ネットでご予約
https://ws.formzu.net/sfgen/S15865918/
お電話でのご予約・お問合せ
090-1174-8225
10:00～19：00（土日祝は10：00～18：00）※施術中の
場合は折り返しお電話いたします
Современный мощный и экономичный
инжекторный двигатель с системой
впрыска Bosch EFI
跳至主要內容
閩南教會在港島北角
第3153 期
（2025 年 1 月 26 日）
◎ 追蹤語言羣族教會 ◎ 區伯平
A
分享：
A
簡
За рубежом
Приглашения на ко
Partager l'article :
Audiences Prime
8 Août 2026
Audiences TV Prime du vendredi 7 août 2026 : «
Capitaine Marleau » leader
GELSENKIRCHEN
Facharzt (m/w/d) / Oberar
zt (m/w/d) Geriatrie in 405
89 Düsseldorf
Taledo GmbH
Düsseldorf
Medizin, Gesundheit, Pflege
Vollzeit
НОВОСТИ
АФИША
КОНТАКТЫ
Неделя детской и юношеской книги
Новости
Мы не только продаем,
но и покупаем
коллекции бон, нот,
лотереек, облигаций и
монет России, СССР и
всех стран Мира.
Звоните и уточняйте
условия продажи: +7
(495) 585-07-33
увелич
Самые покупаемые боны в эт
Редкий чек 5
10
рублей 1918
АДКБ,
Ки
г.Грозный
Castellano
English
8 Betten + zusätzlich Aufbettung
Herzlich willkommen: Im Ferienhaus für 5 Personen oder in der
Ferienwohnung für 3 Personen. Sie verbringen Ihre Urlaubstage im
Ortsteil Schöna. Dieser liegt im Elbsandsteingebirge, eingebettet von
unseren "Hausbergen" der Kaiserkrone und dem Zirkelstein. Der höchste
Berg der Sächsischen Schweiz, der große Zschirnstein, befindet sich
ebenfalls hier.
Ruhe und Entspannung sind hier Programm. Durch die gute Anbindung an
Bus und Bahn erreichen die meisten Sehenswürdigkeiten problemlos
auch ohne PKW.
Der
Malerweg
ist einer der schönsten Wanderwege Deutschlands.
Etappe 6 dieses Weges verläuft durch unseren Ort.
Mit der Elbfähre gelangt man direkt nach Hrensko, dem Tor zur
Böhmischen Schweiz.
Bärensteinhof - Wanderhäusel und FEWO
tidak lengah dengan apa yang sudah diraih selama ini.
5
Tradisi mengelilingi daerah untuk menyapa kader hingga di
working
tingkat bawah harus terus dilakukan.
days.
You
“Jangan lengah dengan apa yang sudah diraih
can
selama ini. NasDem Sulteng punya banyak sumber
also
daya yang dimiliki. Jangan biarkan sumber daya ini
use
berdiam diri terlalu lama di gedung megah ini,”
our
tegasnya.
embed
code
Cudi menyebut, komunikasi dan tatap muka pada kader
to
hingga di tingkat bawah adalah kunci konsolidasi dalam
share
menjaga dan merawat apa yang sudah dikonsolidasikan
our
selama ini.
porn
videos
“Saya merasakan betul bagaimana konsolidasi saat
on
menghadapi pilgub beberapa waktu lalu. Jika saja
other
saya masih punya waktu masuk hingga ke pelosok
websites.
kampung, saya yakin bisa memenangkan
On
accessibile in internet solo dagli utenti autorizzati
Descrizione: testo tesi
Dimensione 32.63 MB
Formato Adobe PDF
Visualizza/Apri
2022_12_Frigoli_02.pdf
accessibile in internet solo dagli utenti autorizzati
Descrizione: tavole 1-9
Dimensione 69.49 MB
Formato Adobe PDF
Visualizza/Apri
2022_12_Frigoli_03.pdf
--------------------------------------------------
Among the lines of the data, identify those with the word "yang". Copy each of them.

*WRITTEN REPLY*
tidak lengah dengan apa yang sudah diraih selama ini.
“Jangan lengah dengan apa yang sudah diraih
daya yang dimiliki. Jangan biarkan sumber daya ini
menjaga dan merawat apa yang sudah dikonsolidasikan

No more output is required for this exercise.